PSR plans for scams reimbursement
The Payment Systems Regulator (PSR) in the UK recently completed its consultation with industry on its proposed reforms to the regulation around Authorised Push Payment (APP) scams, which would require reimbursement for victims from their Payment Services Providers (PSPs) including banks and fintechs.
The consultation, CP22/4: Authorised push payment (APP) scams: Requiring reimbursement sought feedback from industry participants on the potential impact of this regulatory shift, including a proposal to split the liability for the scams losses 50:50 between the sending and receiving PSPs.
Whilst the proposal tackles the very real and urgent issue of the impact of scams on consumers, there is a risk that the industry is too focused on treating the symptoms of scams rather than curing the disease.
Featurespace response to the PSR
Featurespace outlined its position on the proposed regulation across five key points.
1 – Collaboration not competition
There are elements of the proposal that seem to foster competition between PSPs, centred on apportioning blame for fraud losses and avoiding bearing the costs rather than focusing on driving down the rate of scams.

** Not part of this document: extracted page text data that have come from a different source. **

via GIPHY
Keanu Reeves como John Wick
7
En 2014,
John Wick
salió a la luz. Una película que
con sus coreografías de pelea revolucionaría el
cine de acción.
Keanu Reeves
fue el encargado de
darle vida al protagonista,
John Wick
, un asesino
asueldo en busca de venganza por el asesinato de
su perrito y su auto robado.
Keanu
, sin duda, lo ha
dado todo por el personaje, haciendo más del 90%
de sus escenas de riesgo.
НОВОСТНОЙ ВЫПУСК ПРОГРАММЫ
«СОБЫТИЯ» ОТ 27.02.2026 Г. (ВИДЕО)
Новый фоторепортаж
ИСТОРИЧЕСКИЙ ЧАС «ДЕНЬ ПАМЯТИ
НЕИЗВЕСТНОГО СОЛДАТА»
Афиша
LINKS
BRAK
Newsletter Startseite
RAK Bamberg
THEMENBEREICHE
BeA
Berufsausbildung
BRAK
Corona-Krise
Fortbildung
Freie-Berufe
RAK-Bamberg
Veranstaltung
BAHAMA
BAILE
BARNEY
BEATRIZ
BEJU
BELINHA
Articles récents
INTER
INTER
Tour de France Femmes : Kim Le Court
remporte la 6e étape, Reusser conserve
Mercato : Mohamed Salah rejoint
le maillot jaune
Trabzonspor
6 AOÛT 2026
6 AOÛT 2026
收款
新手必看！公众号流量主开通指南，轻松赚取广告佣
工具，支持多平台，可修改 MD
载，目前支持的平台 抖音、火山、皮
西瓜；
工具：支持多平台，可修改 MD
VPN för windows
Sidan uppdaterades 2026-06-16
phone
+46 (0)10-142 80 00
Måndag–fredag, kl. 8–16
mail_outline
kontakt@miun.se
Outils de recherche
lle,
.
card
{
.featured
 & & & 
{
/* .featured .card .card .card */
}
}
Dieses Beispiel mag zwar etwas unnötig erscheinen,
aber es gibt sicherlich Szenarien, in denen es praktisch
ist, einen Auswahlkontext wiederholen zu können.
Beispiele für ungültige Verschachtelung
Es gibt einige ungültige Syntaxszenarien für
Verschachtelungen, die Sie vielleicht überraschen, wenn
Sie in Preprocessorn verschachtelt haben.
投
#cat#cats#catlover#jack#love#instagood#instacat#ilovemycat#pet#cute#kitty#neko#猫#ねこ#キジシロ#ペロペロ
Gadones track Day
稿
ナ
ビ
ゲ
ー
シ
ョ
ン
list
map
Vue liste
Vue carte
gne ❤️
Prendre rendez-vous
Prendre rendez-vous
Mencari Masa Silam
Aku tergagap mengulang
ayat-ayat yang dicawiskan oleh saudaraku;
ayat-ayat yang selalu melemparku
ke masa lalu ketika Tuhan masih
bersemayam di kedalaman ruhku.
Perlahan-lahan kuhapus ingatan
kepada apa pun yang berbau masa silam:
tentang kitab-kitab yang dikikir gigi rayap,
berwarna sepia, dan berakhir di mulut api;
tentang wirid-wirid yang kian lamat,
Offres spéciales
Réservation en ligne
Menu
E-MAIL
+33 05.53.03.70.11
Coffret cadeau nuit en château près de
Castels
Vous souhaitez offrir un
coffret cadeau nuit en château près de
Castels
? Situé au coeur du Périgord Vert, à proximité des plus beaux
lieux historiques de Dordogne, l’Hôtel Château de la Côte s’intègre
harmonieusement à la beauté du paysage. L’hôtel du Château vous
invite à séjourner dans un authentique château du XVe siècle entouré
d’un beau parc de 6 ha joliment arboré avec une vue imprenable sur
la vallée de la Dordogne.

The variable proposed liabilities across complex fraud schemes, disbursement trees, and repatriation efforts could tie up vital fraud-fighting resource in interbank disagreements.
2 – Unanticipated consequences
The proposed changes have the potential to drive large-scale changes in the behavior of consumers and fraudsters, making it more challenging to accurately identify scams, as well as increasing the Total Cost of Fraud for PSPs through requirements for new people, processes, and technologies. Should these increase to unmanageable levels for small PSPs, it risks threatening the thriving UK fintech ecosystem. And it is likely they will increase; currently unreported fraud will surface as a result of the changes.
3 – Missing innovation
The New Payments Architecture (NPA), Request to Pay (R2P) service, and the ISO 20022 data standard are all conspicuously absent from the proposal, suggesting that as an industry we are missing the opportunity to leverage the innovations that already exist.
4 – Neglecting inbound transactions
Transaction monitoring on inbound payments for the purposes of fraud prevention would be more effective in preventing criminal networks from profiting from scams than focusing on reimbursements. And reducing inbound fraudulent payments would simplify the repatriation and reimbursement process. Inbound fraud prevention for APP should be a requirement of the proposal.
5 – Making the UK a safer place to transact
As an industry it is necessary to address the current impact APP is having on consumers. It is neither right nor fair that consumers are bearing the costs of rampant fraud in the UK. The proposal in its current form appears a fairly blunt instrument. It may or may not eventually reduce the overall fraud levels in the UK. The missing element is the focus on making the UK a safer place to transact. Featurespace would welcome more specific mandates on driving down fraud rates, perhaps taking inspiration from the low-risk thresholds applied in Strong Customer Authentication (SCA) exemptions under the Revised Payments Services Directive (PSD2), as this incentivises low fraud rates.
All of this creates a massive incentive for UK PSPs to invest in fraud controls, and particularly in technologies which can outsmart criminals. As an industry there is a lot of opportunity to apply machine learning, and in particular deep learning techniques to improve fraud prevention rates on both outbound and inbound payments.